Totally. We don’t got time for complicated!😉
And this easy granola recipe is perfect to make on the weekend for breakfast all week.
Here’s what you’ll need to make this easy gluten-free granola:
- Gluten-Free oats – I usually buy these ones from Only Oats
- Ground flax seed
- Slivered almonds – could also use walnuts or even whole almonds
- White sesame seeds
- Shredded and unsweetened coconut
- Pepitas – raw, hulled green pumpkin seeds
- Olive oil
- Honey – could use maple syrup too
- Dried cranberries
And that’s it!
Hope you love this Healthy Gluten-Free Granola as much as we do🙋♀️
Want more gluten-free snacks? Check these out:
Healthy Gluten Free Granola
- 2 cups gluten-free oats
- 1/2 cup ground flax seed
- 1/4 cup slivered almonds
- 1/4 cup white sesame seeds
- 1/4 cup shredded unsweetened coconut
- 1/4 cup raw hulled green pumpkin seeds pepitas
- 2 Tbsp olive oil
- 3 Tbsp maple syrup or liquid honey
- 1 tsp ground cinnamon
- 1/3 cup dried cranberries
- Move your top oven rack under the broiler. Pre-heat the broiler.
- Combine gluten-free oats, ground flax seed, slivered almonds, white sesame seeds, shredded coconut and pepitas in a large bowl.
- Spread on a large baking sheet in a single layer.

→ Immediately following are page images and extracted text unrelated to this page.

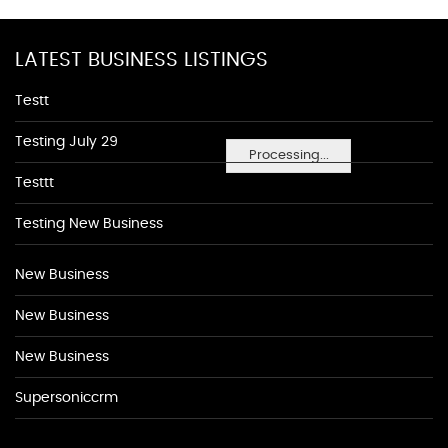
LATEST BUSINESS LISTINGS
Testt
Testing July 29
Processing...
Testtt
Testing New Business
New Business
New Business
New Business
Supersoniccrm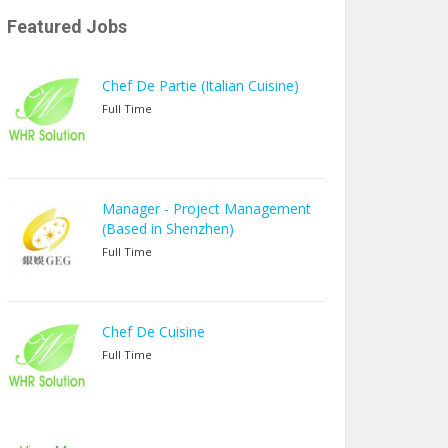
Featured Jobs
Chef De Partie (Italian Cuisine)
Full Time
Manager - Project Management
(Based in Shenzhen)
Full Time
Chef De Cuisine
Full Time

- Place the oat mixture under the broiler for 2-3 minutes total, shaking the pan every 30 seconds to re-distribute the mixture. Be careful not to burn yourself (or the granola!) Check at least every 30 seconds. NOTE: the coconut is usually the first thing to get browned. Near the end of this process, you'll even hear some popping or cracking as the nuts get toasted.
- Once you can start to smell the mixture and you can see the coconut, nuts and/or oats getting brown and toasted, remove from the oven. Turn off the broiler.
- Cool mixture on a plate or another baking sheet.
- While the granola cools, heat the olive oil, maple syrup (or honey) and cinnamon over low heat in a small sauce pan. Whisk together.
- Once cooled, place the granola mixture back into a large bowl. Pour the olive oil and maple syrup mixture over the granola and stir to combine.
- Stir in the dried cranberries.
- Keep in an air-tight container for up to 4 days.